Accanto a lei, un’altra balena annuisce con l’enorme testa.
«Massì, massì!» borbotta in accordo alle parole di Coda Mozza. «Il cucciolo sta per nascere! Sangue di balena non mente, e tu ne hai già perso molto!»
Un altro gemito abbandona le fauci di Tsunami. E mentre qualcosa comincia a muoversi dentro di lei, il suo corpo viene percosso dal dolore più forte che abbia mai provato. È una sensazione straziante!
«Fa male…»
«Ovvio che fa male, sciocca, o lo farebbero tutti. Pensi che per noi altre sia stato piacevole?» ribatte bruscamente una femmina piena di segni di morsi e cicatrici.
La vecchia Coda Mozza le sfiora il fianco con il muso.
«Sii gentile con lei, Prendimare.» La ammonisce. «In fondo, è la sua prima volta.»
«Ma potrebbe essere anche l’ultima» osserva l’altra, poiché può capitare che i capodogli partoriscano una sola volta nella vita.
Gli occhi grigi di Coda Mozza, saggi più di quelli delle sue compagne nuotatrici, si soffermano brevemente sulla figura snella di Tsunami.
Dopo averla osservata per un po’, risponde: «Non credo. È giovane e forte, come lo ero io quando avevo la sua età. Sì, sì, i maschi continueranno a venirle appresso per un bel po’!».

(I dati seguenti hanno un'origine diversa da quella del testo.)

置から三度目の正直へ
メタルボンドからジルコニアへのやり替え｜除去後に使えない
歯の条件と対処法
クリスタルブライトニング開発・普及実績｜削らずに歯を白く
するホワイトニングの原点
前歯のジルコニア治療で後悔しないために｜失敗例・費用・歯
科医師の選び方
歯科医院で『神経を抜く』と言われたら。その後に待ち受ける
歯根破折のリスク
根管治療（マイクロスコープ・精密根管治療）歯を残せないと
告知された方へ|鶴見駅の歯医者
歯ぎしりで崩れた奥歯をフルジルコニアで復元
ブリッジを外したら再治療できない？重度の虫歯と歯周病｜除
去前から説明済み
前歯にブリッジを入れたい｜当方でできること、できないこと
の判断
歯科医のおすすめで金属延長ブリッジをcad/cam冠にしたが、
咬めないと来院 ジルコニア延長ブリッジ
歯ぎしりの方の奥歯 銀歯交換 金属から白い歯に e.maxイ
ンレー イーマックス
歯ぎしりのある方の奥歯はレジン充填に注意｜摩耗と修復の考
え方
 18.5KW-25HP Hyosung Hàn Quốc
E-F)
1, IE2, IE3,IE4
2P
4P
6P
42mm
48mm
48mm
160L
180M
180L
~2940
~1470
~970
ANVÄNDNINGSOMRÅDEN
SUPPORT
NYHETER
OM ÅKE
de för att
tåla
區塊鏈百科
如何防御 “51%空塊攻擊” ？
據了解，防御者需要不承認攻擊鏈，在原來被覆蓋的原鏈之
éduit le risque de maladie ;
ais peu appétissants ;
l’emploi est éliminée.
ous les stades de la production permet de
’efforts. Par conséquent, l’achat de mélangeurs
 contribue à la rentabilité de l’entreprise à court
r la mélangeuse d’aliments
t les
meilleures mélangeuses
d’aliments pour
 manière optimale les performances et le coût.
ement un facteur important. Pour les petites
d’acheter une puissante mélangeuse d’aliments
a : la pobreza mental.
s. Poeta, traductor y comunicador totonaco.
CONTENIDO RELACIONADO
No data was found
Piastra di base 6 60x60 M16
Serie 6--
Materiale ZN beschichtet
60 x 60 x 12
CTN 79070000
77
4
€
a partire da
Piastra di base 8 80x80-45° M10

«Lo facessero anche con me» dice gemendo la stessa femmina di prima, il cui nome è Serenella. «Quante stagioni sono passate dal mio ultimo accoppiamento? Troppe per ricordare, e dubito che ne vedrò ancora molte.»
Prendimare sbuffa rabbiosamente, proiettando un enorme spruzzo sopra il gruppo.
«Eccola che ricomincia, sempre la solita storia! Ormai non hai più l’età per certe cose, accettalo e il mare ti sorriderà…»
«Smettetela con queste sciocchezze!» Coda Mozza le interrompe. «Il piccolo sta per arrivare. Riesco a vedere la coda.»
Entrambe le femmine abbassano la testa, rapidamente imitate dal resto dei cetacei… E, in effetti, scorgono una piccola coda che sbuca dal ventre di Tsunami, pallida come le spiagge dell’atollo.